Task details — If a line in the entries below includes "ribbon", show that line.

(Bounding box prediction data)

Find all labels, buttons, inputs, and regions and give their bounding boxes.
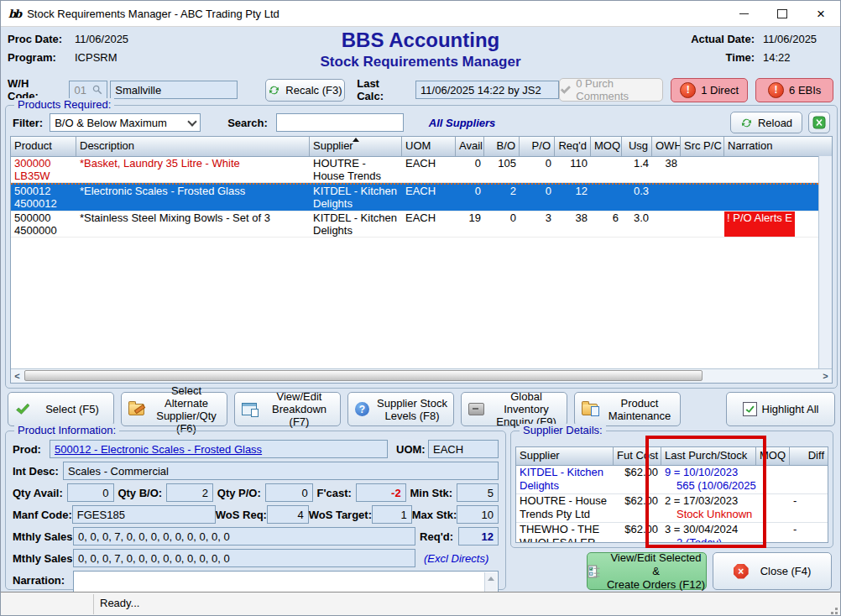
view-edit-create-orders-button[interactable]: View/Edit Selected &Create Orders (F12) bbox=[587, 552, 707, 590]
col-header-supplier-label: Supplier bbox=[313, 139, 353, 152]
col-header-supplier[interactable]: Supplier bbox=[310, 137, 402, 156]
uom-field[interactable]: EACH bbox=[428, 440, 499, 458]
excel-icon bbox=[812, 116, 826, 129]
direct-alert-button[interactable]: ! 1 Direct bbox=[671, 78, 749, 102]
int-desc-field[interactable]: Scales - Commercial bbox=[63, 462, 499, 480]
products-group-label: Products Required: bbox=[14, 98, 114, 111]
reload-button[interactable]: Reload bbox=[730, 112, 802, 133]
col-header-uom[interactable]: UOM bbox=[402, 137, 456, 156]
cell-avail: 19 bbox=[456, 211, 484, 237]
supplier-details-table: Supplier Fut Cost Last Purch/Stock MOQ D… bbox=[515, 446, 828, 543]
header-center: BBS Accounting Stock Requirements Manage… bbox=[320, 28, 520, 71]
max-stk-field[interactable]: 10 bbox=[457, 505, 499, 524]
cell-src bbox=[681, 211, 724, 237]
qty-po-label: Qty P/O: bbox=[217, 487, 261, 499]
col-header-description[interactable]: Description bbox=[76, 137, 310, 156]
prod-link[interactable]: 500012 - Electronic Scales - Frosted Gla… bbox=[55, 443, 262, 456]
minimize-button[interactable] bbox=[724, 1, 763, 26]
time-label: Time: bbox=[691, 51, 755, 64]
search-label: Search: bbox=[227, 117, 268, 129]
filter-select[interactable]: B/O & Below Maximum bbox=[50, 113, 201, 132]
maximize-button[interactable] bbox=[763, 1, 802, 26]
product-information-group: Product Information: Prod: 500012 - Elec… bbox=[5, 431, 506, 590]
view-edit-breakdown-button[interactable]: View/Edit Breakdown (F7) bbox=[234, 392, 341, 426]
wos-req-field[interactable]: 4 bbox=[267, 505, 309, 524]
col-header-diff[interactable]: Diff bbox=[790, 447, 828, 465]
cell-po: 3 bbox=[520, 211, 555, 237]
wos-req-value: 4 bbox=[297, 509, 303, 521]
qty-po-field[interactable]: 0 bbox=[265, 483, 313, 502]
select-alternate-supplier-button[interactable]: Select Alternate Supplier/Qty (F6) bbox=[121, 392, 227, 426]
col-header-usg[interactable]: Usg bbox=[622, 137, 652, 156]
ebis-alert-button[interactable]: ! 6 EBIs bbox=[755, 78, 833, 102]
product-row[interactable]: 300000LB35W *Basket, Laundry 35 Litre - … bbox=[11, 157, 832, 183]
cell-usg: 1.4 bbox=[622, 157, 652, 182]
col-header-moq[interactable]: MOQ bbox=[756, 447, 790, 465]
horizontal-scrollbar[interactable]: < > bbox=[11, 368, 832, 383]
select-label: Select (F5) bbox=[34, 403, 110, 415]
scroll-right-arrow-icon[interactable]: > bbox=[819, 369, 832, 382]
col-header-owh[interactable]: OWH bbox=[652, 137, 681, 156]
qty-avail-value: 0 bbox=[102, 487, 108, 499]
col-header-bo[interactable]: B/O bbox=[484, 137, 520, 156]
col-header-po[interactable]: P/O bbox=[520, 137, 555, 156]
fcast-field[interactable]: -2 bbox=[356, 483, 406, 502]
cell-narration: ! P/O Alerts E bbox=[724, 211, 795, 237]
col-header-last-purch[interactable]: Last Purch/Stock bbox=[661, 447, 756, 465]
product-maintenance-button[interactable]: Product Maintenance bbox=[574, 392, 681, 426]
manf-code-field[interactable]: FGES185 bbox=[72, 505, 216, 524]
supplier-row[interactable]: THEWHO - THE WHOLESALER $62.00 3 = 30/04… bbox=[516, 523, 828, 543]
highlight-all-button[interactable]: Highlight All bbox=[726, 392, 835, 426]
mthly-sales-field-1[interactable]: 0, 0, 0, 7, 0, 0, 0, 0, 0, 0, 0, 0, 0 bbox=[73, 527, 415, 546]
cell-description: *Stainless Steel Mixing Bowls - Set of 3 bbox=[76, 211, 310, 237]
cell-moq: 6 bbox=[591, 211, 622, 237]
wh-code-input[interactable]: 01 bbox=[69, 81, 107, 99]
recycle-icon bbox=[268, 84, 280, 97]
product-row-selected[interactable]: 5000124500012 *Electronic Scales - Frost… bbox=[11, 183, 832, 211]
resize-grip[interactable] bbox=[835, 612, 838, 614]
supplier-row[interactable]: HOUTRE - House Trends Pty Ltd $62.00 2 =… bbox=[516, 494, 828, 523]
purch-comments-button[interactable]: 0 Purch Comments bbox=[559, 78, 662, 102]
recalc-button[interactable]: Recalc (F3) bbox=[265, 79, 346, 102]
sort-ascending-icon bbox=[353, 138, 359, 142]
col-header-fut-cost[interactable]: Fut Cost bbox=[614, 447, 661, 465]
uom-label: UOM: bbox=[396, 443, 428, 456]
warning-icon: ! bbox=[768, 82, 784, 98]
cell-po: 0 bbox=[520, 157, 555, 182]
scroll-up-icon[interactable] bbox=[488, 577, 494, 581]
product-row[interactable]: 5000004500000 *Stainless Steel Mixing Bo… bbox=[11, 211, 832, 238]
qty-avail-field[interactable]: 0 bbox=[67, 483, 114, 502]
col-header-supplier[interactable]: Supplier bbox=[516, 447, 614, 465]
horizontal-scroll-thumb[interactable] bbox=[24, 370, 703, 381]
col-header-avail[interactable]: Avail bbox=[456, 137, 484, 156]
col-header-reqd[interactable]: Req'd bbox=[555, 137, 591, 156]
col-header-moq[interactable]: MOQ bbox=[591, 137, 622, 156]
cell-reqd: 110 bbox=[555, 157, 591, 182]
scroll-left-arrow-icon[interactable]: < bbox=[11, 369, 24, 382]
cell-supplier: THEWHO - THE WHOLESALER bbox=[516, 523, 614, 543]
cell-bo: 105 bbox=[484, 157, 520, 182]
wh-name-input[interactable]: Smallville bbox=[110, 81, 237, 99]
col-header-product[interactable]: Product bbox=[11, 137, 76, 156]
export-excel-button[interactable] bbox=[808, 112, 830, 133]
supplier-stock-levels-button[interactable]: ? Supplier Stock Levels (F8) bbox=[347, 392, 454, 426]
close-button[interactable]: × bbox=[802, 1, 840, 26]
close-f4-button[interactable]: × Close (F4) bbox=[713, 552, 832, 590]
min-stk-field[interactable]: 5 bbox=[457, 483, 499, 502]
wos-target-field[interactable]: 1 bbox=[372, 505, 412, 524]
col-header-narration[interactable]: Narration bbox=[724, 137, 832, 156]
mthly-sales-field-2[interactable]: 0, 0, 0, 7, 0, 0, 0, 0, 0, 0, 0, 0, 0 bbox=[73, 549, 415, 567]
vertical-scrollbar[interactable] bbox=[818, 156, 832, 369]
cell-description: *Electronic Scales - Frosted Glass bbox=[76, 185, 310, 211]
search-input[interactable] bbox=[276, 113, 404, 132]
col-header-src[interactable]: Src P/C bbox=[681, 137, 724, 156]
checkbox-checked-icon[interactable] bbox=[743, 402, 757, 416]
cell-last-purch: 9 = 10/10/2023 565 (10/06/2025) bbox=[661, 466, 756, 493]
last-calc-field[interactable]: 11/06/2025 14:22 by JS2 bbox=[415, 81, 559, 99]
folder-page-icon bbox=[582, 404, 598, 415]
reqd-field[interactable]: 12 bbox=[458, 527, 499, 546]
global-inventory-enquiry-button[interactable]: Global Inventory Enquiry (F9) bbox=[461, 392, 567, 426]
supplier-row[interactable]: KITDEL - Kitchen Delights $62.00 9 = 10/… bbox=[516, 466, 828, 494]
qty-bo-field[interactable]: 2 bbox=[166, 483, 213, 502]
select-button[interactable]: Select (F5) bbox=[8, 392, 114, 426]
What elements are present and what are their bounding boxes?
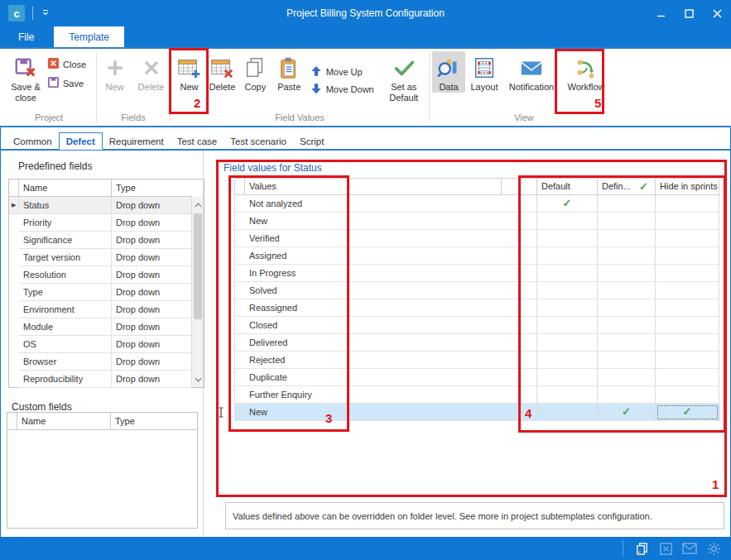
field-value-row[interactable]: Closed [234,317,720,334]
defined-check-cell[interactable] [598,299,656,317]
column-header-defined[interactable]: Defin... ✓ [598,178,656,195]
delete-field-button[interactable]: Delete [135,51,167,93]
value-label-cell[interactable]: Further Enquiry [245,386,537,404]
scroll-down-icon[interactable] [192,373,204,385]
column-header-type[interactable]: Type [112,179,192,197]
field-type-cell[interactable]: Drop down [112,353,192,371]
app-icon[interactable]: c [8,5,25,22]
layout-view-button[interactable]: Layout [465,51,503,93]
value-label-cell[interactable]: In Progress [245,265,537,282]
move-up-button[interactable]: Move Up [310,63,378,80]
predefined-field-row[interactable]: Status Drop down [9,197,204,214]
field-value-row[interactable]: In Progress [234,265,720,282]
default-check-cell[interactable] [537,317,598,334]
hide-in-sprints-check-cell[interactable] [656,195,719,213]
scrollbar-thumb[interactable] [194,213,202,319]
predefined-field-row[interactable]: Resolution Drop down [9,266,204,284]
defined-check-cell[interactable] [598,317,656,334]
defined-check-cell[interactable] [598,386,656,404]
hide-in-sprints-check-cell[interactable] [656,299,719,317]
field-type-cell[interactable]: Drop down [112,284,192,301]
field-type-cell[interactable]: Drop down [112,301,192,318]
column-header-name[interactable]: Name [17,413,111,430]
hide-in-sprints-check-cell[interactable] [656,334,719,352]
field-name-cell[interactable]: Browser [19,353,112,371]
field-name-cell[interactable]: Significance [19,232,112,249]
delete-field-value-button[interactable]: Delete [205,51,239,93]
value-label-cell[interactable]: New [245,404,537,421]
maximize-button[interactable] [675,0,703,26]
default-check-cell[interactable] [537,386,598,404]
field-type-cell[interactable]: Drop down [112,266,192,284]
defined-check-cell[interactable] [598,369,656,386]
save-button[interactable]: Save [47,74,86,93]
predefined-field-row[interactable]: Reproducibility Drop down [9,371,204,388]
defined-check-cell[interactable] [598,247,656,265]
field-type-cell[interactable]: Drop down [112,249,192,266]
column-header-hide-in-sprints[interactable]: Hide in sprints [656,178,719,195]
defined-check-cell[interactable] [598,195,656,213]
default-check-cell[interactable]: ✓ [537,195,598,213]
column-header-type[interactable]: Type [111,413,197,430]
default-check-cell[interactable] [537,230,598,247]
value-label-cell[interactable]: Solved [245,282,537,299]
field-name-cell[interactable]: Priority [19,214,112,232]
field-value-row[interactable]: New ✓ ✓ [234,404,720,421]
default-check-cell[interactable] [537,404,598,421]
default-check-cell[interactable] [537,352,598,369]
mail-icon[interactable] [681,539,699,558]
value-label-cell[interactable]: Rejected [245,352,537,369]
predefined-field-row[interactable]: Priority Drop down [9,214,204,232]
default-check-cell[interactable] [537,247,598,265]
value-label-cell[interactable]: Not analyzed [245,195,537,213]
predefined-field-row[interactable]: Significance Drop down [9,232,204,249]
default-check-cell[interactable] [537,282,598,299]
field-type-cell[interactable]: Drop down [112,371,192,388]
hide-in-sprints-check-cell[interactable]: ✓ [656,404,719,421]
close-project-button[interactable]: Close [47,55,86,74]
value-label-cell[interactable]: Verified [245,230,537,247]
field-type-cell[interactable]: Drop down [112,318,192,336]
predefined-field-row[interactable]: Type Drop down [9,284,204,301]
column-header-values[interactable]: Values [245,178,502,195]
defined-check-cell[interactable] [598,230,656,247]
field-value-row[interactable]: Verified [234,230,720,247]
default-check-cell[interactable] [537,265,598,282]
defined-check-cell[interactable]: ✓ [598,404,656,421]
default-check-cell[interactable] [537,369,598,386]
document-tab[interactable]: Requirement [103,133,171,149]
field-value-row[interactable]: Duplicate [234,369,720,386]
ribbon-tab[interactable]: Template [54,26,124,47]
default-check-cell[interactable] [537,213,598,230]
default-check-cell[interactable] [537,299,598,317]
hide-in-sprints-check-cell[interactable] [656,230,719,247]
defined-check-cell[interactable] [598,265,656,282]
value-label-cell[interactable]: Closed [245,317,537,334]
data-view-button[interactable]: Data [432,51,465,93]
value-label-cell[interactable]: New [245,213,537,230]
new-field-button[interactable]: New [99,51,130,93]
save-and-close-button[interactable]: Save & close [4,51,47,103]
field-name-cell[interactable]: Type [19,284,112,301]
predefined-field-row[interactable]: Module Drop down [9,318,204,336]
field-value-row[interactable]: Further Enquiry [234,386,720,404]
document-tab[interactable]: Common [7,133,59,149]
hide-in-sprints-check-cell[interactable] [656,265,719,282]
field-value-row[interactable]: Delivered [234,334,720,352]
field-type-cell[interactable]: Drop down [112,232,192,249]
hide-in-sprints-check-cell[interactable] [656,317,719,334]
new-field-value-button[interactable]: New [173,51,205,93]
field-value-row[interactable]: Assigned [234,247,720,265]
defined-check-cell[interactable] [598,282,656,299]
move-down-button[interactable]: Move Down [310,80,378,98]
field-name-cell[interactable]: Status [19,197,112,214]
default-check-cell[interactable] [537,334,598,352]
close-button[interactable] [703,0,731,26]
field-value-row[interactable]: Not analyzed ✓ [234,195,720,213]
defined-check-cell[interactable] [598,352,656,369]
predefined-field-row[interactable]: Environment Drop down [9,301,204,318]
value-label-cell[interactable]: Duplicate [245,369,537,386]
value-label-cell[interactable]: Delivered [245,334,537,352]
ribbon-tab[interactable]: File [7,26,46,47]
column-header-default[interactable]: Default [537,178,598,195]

Result —
ribbon-tab[interactable]: Template [54,26,124,47]
ribbon-tab[interactable]: File [7,26,46,47]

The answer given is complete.